Cardiotoxicity in pediatric oncology: a systematic review and meta-analysis.

Beke, Nóra; Centre for Translational Medicine, Semmelweis University, Budapest, Hungary.
Jockers, Xenia; Hernádfői, Márk; Kói, Tamás;
et al

Pediatric research,2025 Dec 17

  • Background: Anthracycline-induced cardiotoxicity is a major concern in childhood cancer survivors. Detecting subclinical cardiac dysfunction early is critical, but the accuracy of current diagnostic tools is uncertain.
  • Methods: We performed a systematic review and meta-analysis of studies evaluating the prognostic accuracy of echocardiography, serum biomarkers, microRNAs (miRNAs), and artificial intelligence (AI) models in predicting chemotherapy-induced cardiotoxicity in pediatric patients. Seventy-three studies were included in the qualitative synthesis, and ten in the meta-analysis. Quality was assessed using the QUAPAS tool (CRD42023485629).

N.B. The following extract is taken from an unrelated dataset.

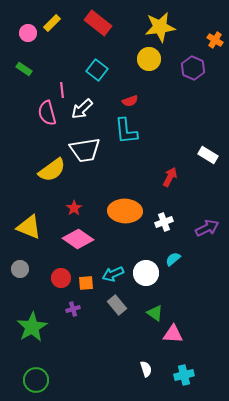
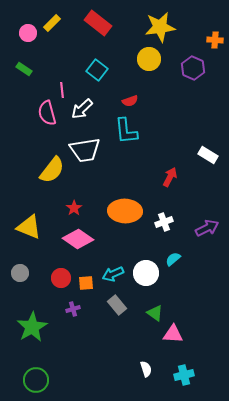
orange cross: rotated 28 degrees counterclockwise
yellow semicircle: rotated 16 degrees counterclockwise
gray circle: moved 4 px down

  • Results: AI-based models showed the highest pooled predictive performance area under the curve (AUC)~0.80, despite significant heterogeneity (I² = 93%). Global longitudinal strain (GLS) had moderate accuracy (AUC~0.72). Cardiac biomarkers like troponin and N-terminal pro-B-type natriuretic peptide (NT-proBNP) showed variable sensitivity and specificity, largely influenced by timing and thresholds. Preliminary evidence on miRNAs was promising but lacked standardization. Additional methods (e.g., cardiac MRI, cardiopulmonary exercise testing (CPET)) were excluded from meta-analysis due to methodological variability.

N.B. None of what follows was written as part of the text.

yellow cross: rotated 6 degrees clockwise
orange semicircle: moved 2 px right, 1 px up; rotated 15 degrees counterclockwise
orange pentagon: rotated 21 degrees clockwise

  • Conclusion: No single modality reliably detects early cardiotoxicity. Promising tools like AI models and miRNAs need further validation. A multimodal diagnostic strategy combining imaging, biomarkers, and clinical data may be the most effective approach. Standardized definitions and protocols are urgently needed.

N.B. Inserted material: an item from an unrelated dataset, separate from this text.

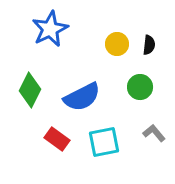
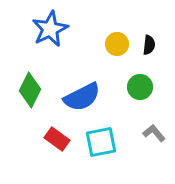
cyan square: moved 3 px left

  • Impact: Early detection of chemotherapy-induced cardiotoxicity in children remains unresolved. Multimodal assessment is most effective because no single test is sufficiently reliable. There are critical methodological gaps and heterogeneity that impede standardization in pediatric cardio-oncology. AI and microRNAs are promising but still unvalidated tools. The findings guide future clinical monitoring strategies and support standardized multimodal diagnostic algorithms.